Epithelial–mesenchymal transition is an essential developmental process by which cells get increased migratory behaviour by the loss of epithelial characteristics and the acquisition of a mesenchymal phenotype. Emerging evidence suggests that EMT may be responsible for cancer cell progression, invasion, metastasis and possibly, treatment resistance 91. Phenotypic and molecular changes consistent with EMT have been observed in paclitaxel-resistant epithelial ovarian carcinoma, breast cancer and docetaxel-resistant prostate cancer 92. However, the mechanisms by which the EMT regulates resistance to chemotherapeutic agents are not very well elucidated. Recently, miRNAs have been found to be involved in the acquisition and maintenance of EMT-type cells, which may play important roles in drug resistance and metastasis 93. The docetaxel-resistant lung adenocarcinoma cell lines (SPC-A1/DTX and H1299/DTX) previously established by our laboratorydisplayed chemoradioresistance and mesenchymal features with enhanced invasiveness and motility, and reintroduction of let-7c could reverse their chemoradioresistance and EMT phenotypes 94. Low or absent miR-200c was found in paclitaxel-resistant breast cancer, and the loss of the miR-200c was critical for the acquisition of EMT characteristics mediated by Zinc-finger enhancer binding (ZEB) transcription factors (ZEB1 and ZEB2) 18, which could induce EMT phenotype by suppressing the expression of many epithelial genes including E-cadherin, and form a feedback loop with miR-200 family 95.

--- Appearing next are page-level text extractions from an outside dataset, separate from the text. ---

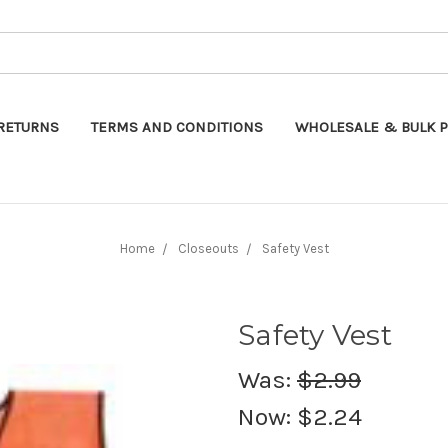
Search
RETURNS
TERMS AND CONDITIONS
WHOLESALE & BULK P
Home
Closeouts
Safety Vest
Safety Vest
Was:
$2.99
Now:
$2.24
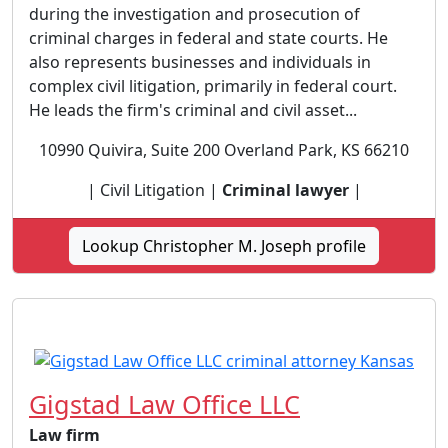
during the investigation and prosecution of
criminal charges in federal and state courts. He
also represents businesses and individuals in
complex civil litigation, primarily in federal court.
He leads the firm's criminal and civil asset...
10990 Quivira, Suite 200 Overland Park, KS 66210
| Civil Litigation |
Criminal lawyer
|
Lookup Christopher M. Joseph profile
Gigstad Law Office LLC
Law firm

Recent evidence suggests that EMT cells have cancer stem cell-like features and cancer stem cells (CSCs) exhibit a mesenchymal-like phenotype, highlighting a link between EMT and the CSCs. Increased stem cell-like properties and invasion potential could be seen in the docetaxel-resistant prostate cancer cells, and the E-cadherin loss in these cells was partially owing to the decreased expression of miR-200c and miR-205 96. Up-regulation of miR-125b mediated by the overexpression of Snail could enhance the resistance to paclitaxel and increase the CSC population (CD24⁻CD44⁺), through repressing Bak1 97. Lin28, a marker of CSCs, might attenuate the sensitivity to paclitaxel treatment of breast cancer cells by affecting the let-7 processing 98, but the mechanisms are still poorly understood.

Apart from these mentioned above, miRNAs can also regulate taxane response through other mechanisms. The amplification of HGF receptor tyrosine kinase MET has been shown to mediate the resistance to EGFR-TKI in NSCLC. Recent research has found that miR-31-dependent regulation of MET was responsible for the resistance to paclitaxel of ovarian cancer 99. A distinct miRNA profiling was shown in the paclitaxel-resistant ovarian cancer, and particularly down-regulation of miR-130a was associated with the translational activation of the macrophage colony-stimulating factor (M-CSF) gene, a known resistance factor for ovarian cancer 100, possibly owing to the role of matrix metalloproteinases (MMPs) in the CSF-1-mediated effect on tumour progression 101.